Her husband worked at the German consulate. Teresa and Robert were invited to the next reception at their house.
On the terrace during the party a young woman came up to Teresa and asked, ‘You’re the one with the seven dogs, aren’t you?’
‘Why, can you smell it?’
That’s how friendships are made.
In Mönchengladbach and Lisbon Teresa and Robert had lived in their own world, surrounded only by individual acquaintances. They had accepted this in the belief that that’s how things have to be when you’re a professional footballer. How was he supposed to make friends, Robert wondered: how could he know whether they valued him or just his status? In an attempt to escape people who simply wanted to get close to a footballer, he had cut himself off from everyone else as well. ‘In Barcelona it was completely different from the outset,’ says Teresa.
Susanne, the young woman with the direct question from the party at the consulate, took Teresa along to her riding-stables. As a modern pentathlete, Teresa had spent her youth on horseback. Without noticing how, and without Robert having time to wonder about motives, the Enkes soon found themselves part of a little German coterie at the stables. Sant Cugat is near the German School in Barcelona, which attracts a lot of Germans to the town. People who would never socialise at home become friends, regardless of profession; the feeling of being foreigners abroad is what holds them together. At the riding-stables the goalkeeper for FC Barcelona was just one more member of an ex-pat community.
Again and again Robert found himself looking at one of the horses in particular. The animal’s coat was dull, its eyes empty. It was old, fifteen at least, and it was always brought out for the beginners, who tended to bounce hard on its back.
He bought the horse.
Two days before Barcelona’s first match, a Champions League qualifier against Legia Warsaw, Robert set off from training for Sant Cugat, taking the scenic route to avoid paying the two euros for the motorway tunnel just before Vallvidrera. ‘Do you want to know who’s playing?’ he said into his mobile. He didn’t wait for my answer. ‘Victor’s in goal on Wednesday.’

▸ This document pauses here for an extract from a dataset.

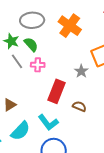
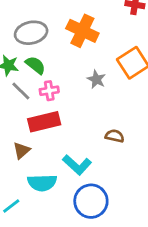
gray star: (81, 71) -> (96, 79), moved
red rectangle: (57, 91) -> (44, 122), moved, turned 65
cyan semicircle: (20, 131) -> (42, 183), turned 55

He was shaken. Valdés was still a boy with no big-game experience, and athletically he was far from mature.
‘Victor seemed, at that moment, to be adapting best of all three goalkeepers to the Barça system’s style of play,’ Hoek explains.
Robert forced himself to see the decision from the coach’s point of view. ‘It’s very brave of van Gaal, you have to give him that,’ he said into his phone. ‘He could have made things simple for himself and put Bonano or me in goal. But he opts for an inexperienced young goalkeeper. He must have thought about it very carefully.’

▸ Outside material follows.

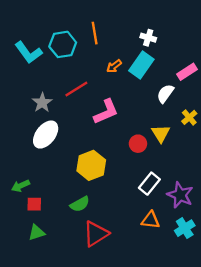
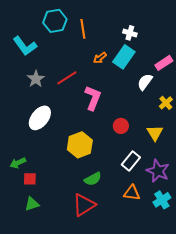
cyan hexagon: (63, 44) -> (55, 21), moved
gray star: (42, 103) -> (36, 79), moved
pink L-shape: (106, 112) -> (93, 98), turned -45
yellow triangle: (161, 133) -> (155, 133), moved
green semicircle: (80, 204) -> (93, 179), moved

But he could only see it in such rational terms when talking to other people. At home, he brooded. Why Victor?
That afternoon he drove Teresa into town. They had to buy furniture for the house. It was August, and in Spain it isn’t just individual shops that close for the holidays, it’s whole towns. With mounting irritation they went from one shut-up furniture store to the next. Teresa was happy, because while they were doing this Robert forgot to brood about football.
Teresa went to the match, even though Robert was only sitting on the subs bench. She found the executive box, full of men with gelled hair and frosty women, fascinating, albeit she didn’t take the circus too seriously.

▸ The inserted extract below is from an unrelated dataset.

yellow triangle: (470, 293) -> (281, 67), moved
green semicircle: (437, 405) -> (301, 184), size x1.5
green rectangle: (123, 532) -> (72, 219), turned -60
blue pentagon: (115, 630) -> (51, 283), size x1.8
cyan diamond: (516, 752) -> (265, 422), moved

She had always managed to find one or two good friends among the other footballers’ wives; she just had to make the effort and she would link up with someone at Camp Nou as well. She asked one of the women if they were going out after the match. Of course, said the woman, and didn’t ask if Teresa wanted to come too.
At Camp Nou the women behaved as if they themselves were the football team, competing for the starring roles. She was just the substitute goalie’s wife.
Down on the pitch, Victor Valdés was demonstrating his huge talent in his first outing. He valiantly stood up to Legia Warsaw’s Cesary Kucharski when he broke through the ranks; but then against Atlético Madrid, in the first Primera División game of the season, he ran headlong out of the goal and under a misjudged cross, and the ball landed in the goal.
Robert heard a few rumours. Valdés was preferred because he was Catalan. Van Gaal had a thing about young players; like a man possessed, he was trying to cement his reputation as a discoverer of new stars, and he favoured reckless young talent. Chat, gossip – forget it, Robert said to himself. But it was hard not to think about it. How could it be that Victor remained in goal even after a few mistakes? Why were the fans frantically applauding his every simple save when Robert just got shouted at by the trainers to use his feet, even though everyone could see that he was better with his hands than Valdés? Hands, not feet – that was the important thing.
Teresa took him to the riding-stables. Dickens was the name they had given the exhausted horse Robert had bought, more out of love for his wife than for the animal. The riders spoke to him; he found their friendliness refreshing. He shouldn’t think about football all the time, he told himself. And a moment later he was thinking about Victor Valdés.
* * *
Next week, in the Copa del Rey, he would use some of his reserve players, van Gaal said. His voice betrayed him. Wound up by all the shouting and raging, it sometimes had an aggressive, barking sound, even when the coach only wanted to convey something in a matter-of-fact way. ‘You’ll have your chance there.’ To Robert it sounded like a threat. In the Copa del Rey you’ll be able to show me whether you’re really up to the task.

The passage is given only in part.